In the last few years, Qatar has emerged as Asia’s leading education hub and global center of learning. It is a direct result of its rising position as a destination of choice among overseas students seeking international quality education. The tiny Gulf nation is home to a number of international universities and academic institutions with best-in-class and diverse range of courses.

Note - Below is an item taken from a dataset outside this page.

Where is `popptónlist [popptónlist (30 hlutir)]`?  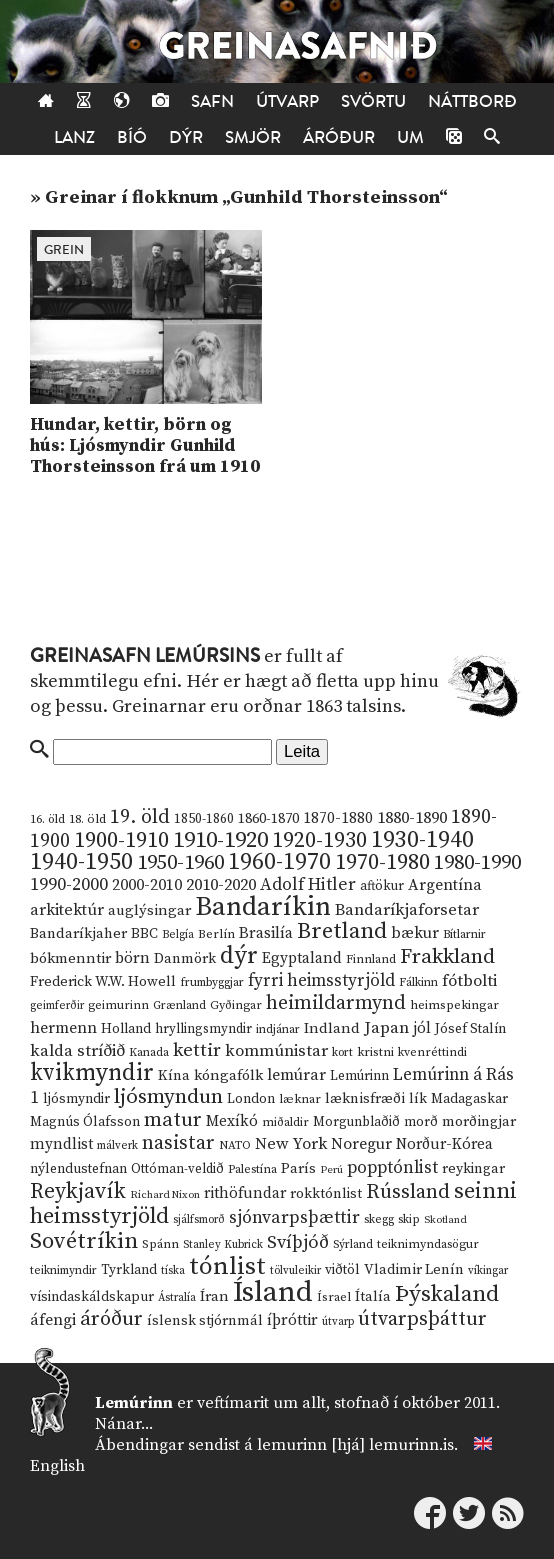 popptónlist [popptónlist (30 hlutir)] is located at coordinates (392, 1168). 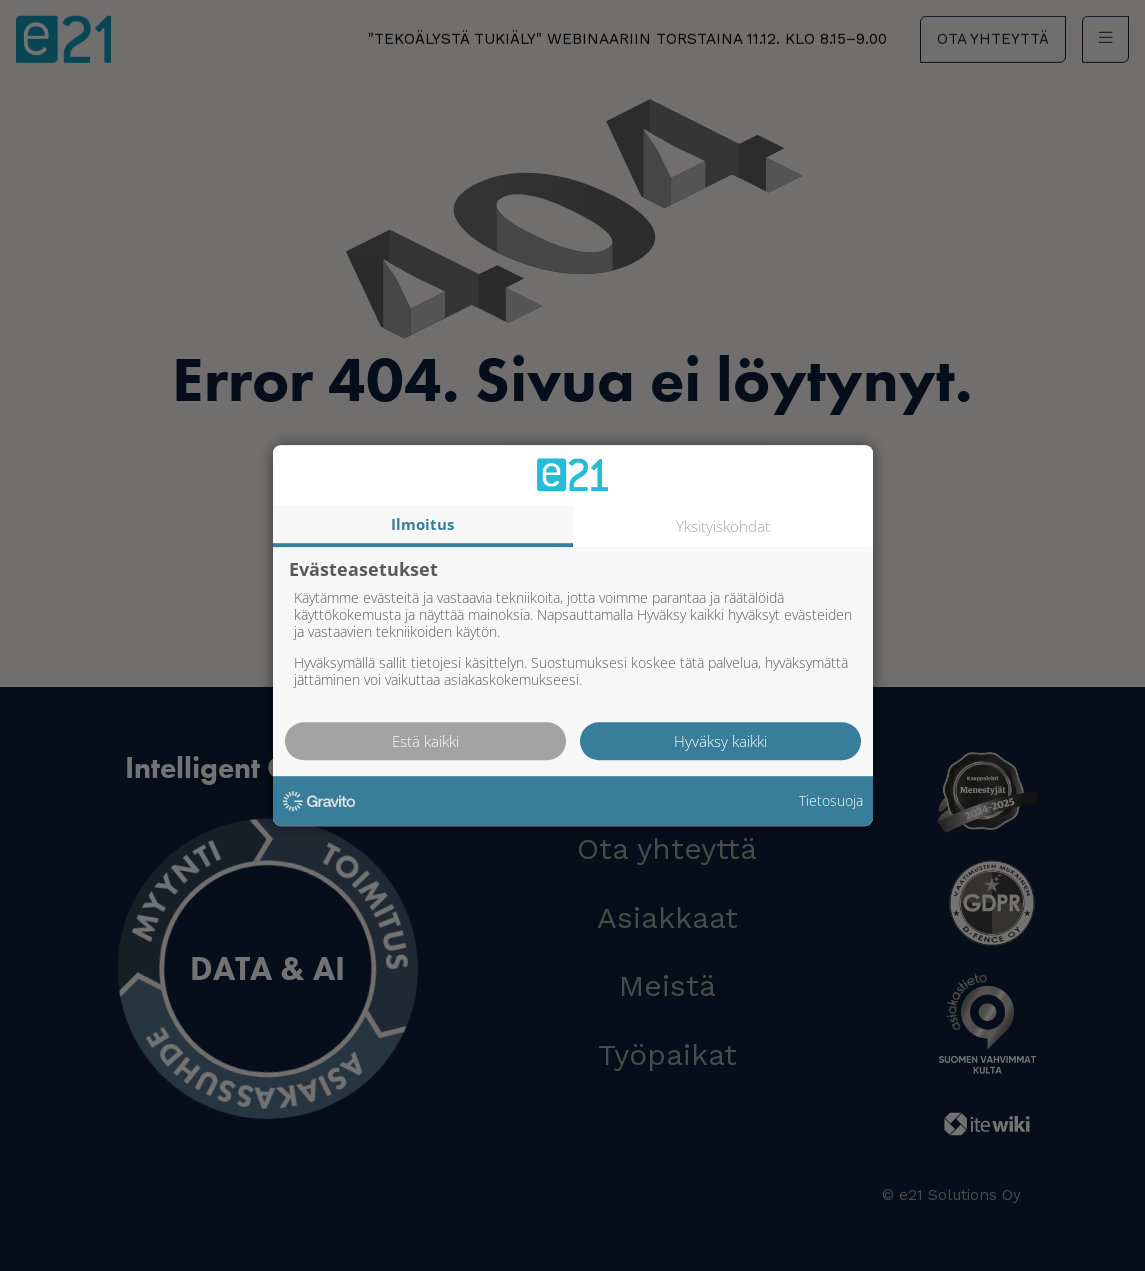 This screenshot has height=1271, width=1145. Describe the element at coordinates (422, 524) in the screenshot. I see `Ilmoitus` at that location.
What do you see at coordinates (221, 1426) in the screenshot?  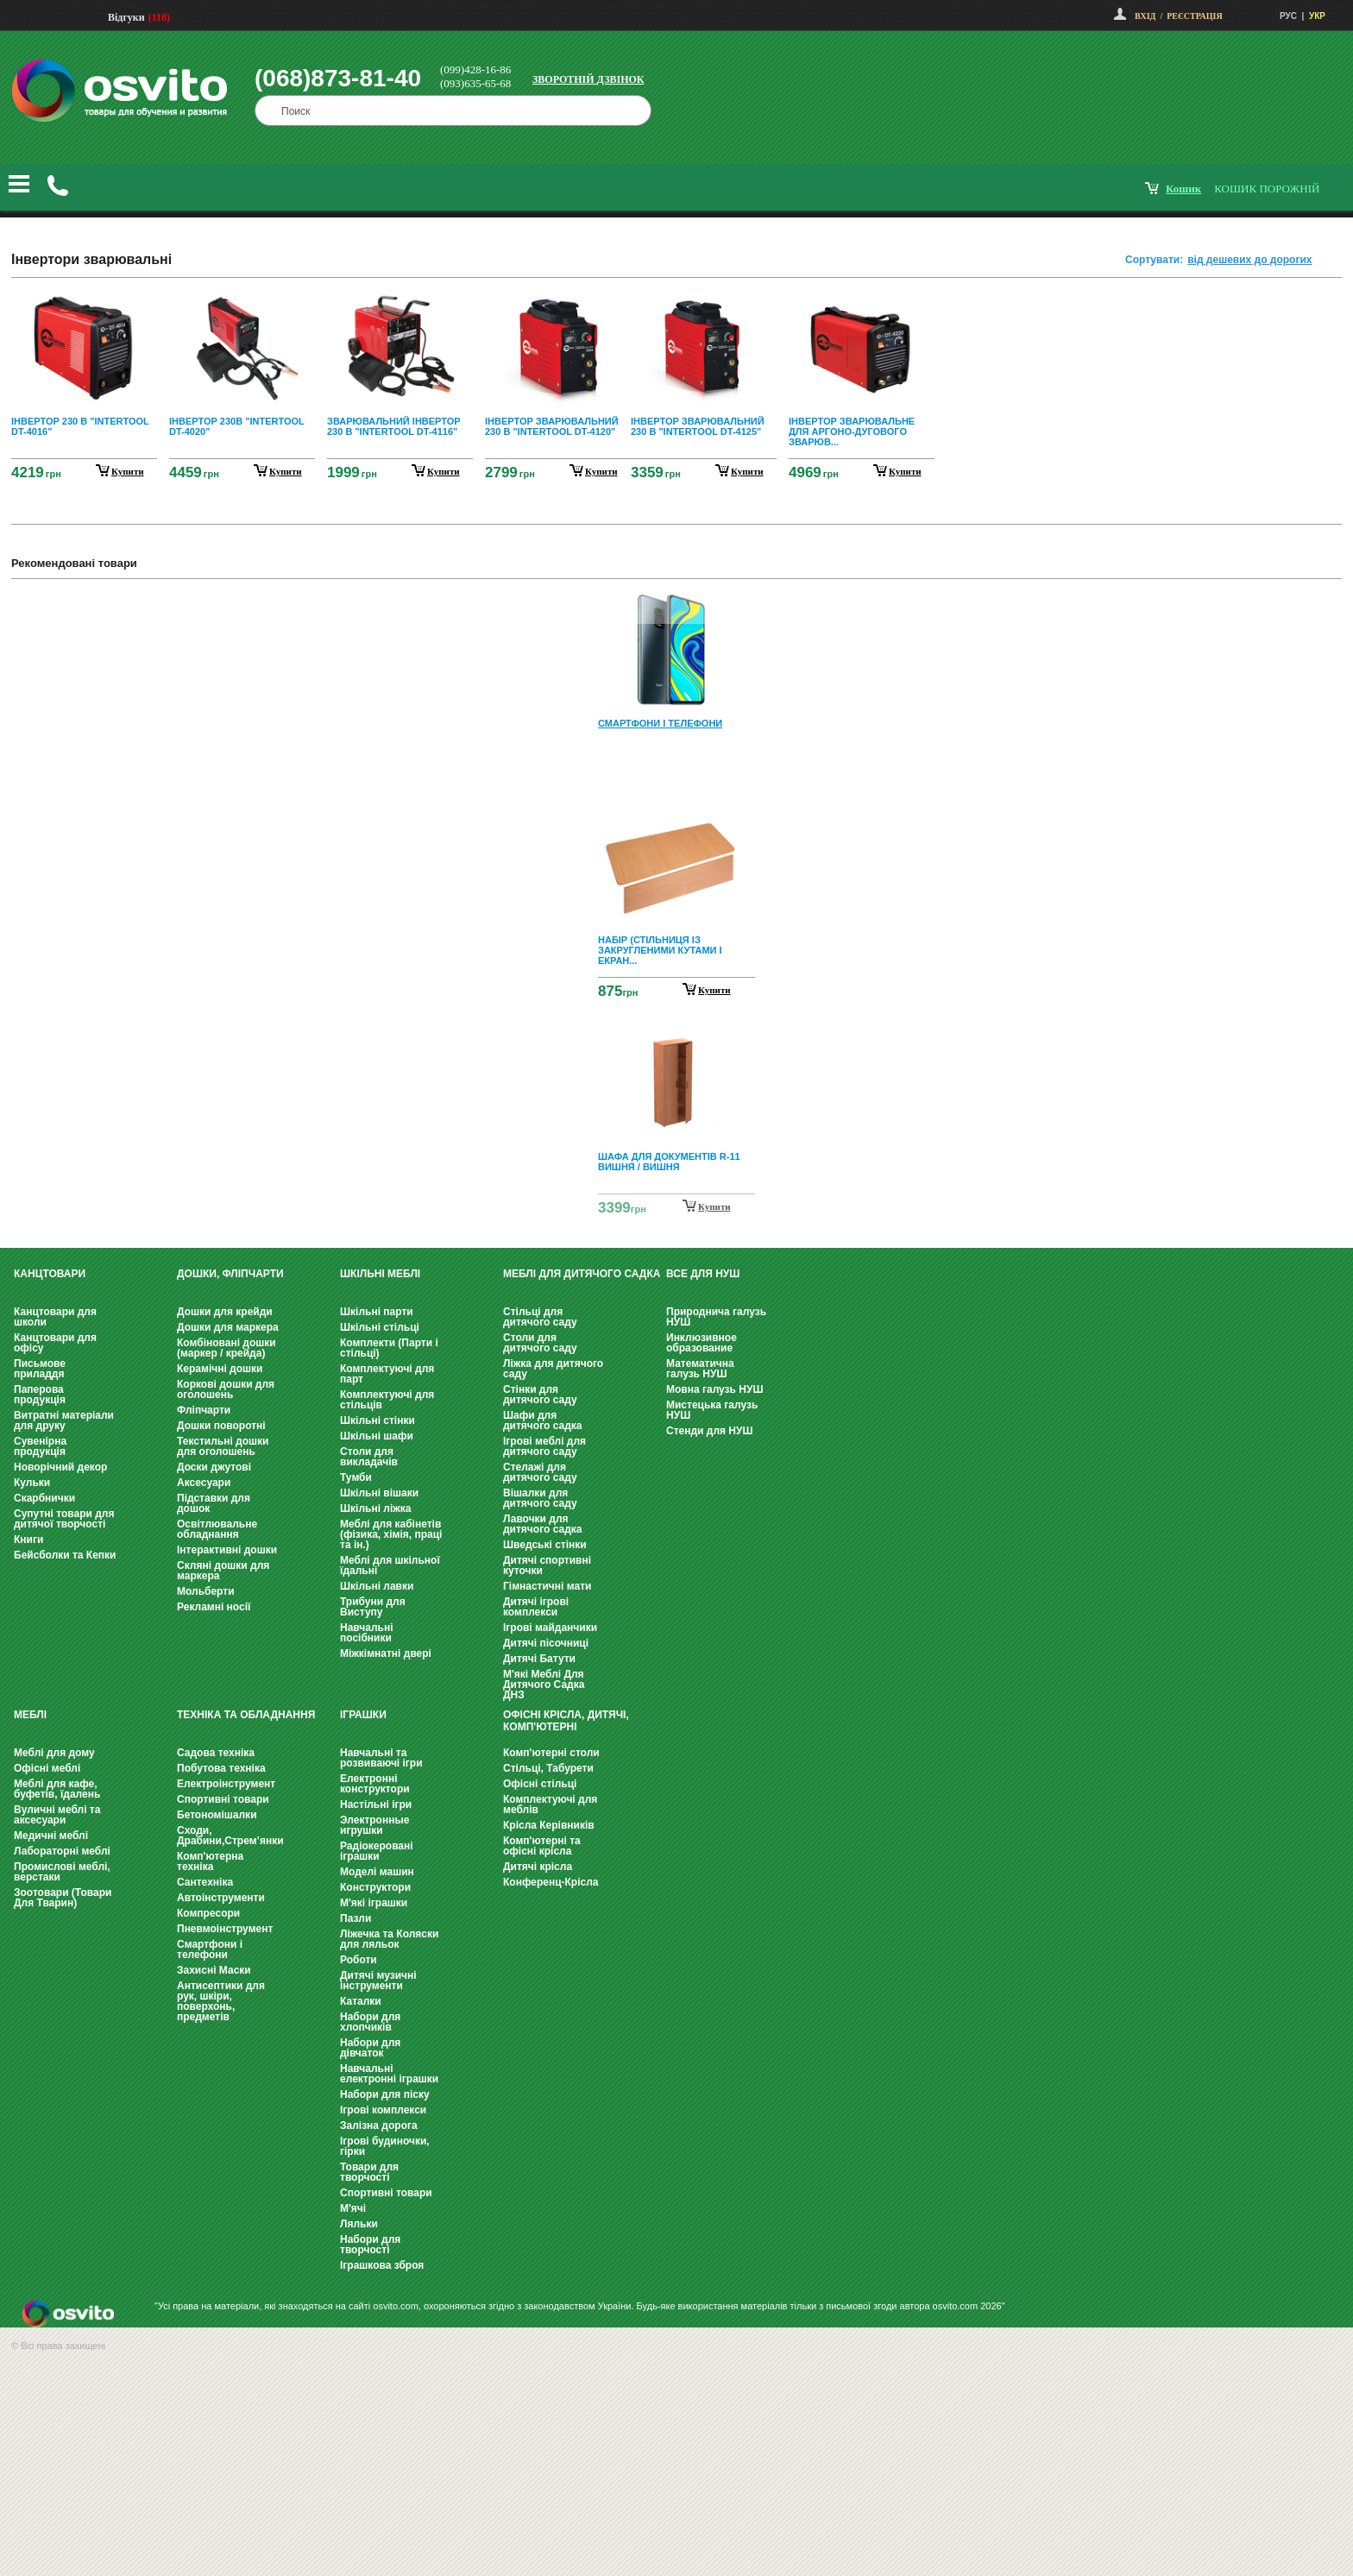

The Government’s effort to enhance and improve the education sector is aligned with the goal of knowledge-driven economic development and growth.
For way too long, Qatar has been reliant on foreign workforce to stir it from an oil and gas-based economy to one that is more service and knowledge oriented. Recognising the changing dynamics, the country realizes that becoming an education hub will support its efforts to train and retain the large expatriate population of students as well as attract international students and workers from the region and beyond.
It has been almost a decade since the launch of the Qatar National Vision (QNV) 2030 development plan, providing the wealthy state with a blueprint of transformation and growth. The country has been one of the top advocates of the significance of education
Recently, in a high-level panel discussion organised by the Education Above All Foundation (EAA), in cooperation with the United Nations High Commissioner for Refugees (UNHCR) in Geneva, HH Sheikha Moza bint Nasser, Chairperson of EAA and advocate for the UN Sustainable Development Goals, urged the global community to facilitate access to quality education for displaced children and to enforce severe penalties on perpetrators of armed conflict. She stated that “Education must be given priority as it is the tool for the children of the present and future.”
In line with the stated approach to prioritise education and ensuring quality education within the country, Qatar’ Ministry of Education and Higher Education outlined its Strategic Plan from 2017-2022, including development and expansion of early education and the promotion of attractive educational environment.
The most recent initiative taken by the Ministry of Education and Higher Education to promote quality education environment is designing a new Career Advising System (CAS), which is all set to be rolled out in the current academic session across public secondary schools in Qatar. The new CAS is a result of an MOU between Qatar Career Development Centre (QCDC), a member of Qatar Foundation (QF), and the Ministry of Education and Higher Education.
The new CAS is designed to cater to the futuristic needs emerging from Qatar’ social and economic environment. It is equipped with diverse and innovative components, as well as psychometric and personality assessment tools to help students identify the most appropriate academic and career paths in line with needs of the job market in the country.
Another major event, Career Guidance Stakeholders Platform 2018, was organised in line with Qatar Foundation’s efforts to promote career guidance in Qatar. The event, themed ‘Moving Operationally to Strategically Enhance Career Guidance in the State of Qatar’, was attended by 250 policy-makers, decision-makers and senior executives from various government institutions from Qatar and international organisations from the rest of the world at the Qatar National Convention Centre.
As stated by QCDC director, Abdulla al-Mansoori, “Nation-building requires a diverse set of competencies, skills, and jobs to ensure self-sufficiency when it comes to the local labour force required to bolster the state’s economy at present and in the future”. The initiatives to upgrade and direct talent in the country may be derived by Qatar’s ambition to become self-sufficient in the coming years to meet its workforce demand.
The innovation-driven approach highlighted in a recent event organised by HBKU’s College of Science and Engineering (CSE), entitled Qatar Towards a Smart Future, indicates that the move towards a knowledge-based economy is equally a strategic bend towards diversification of economy by becoming a major hub of quality education in the region.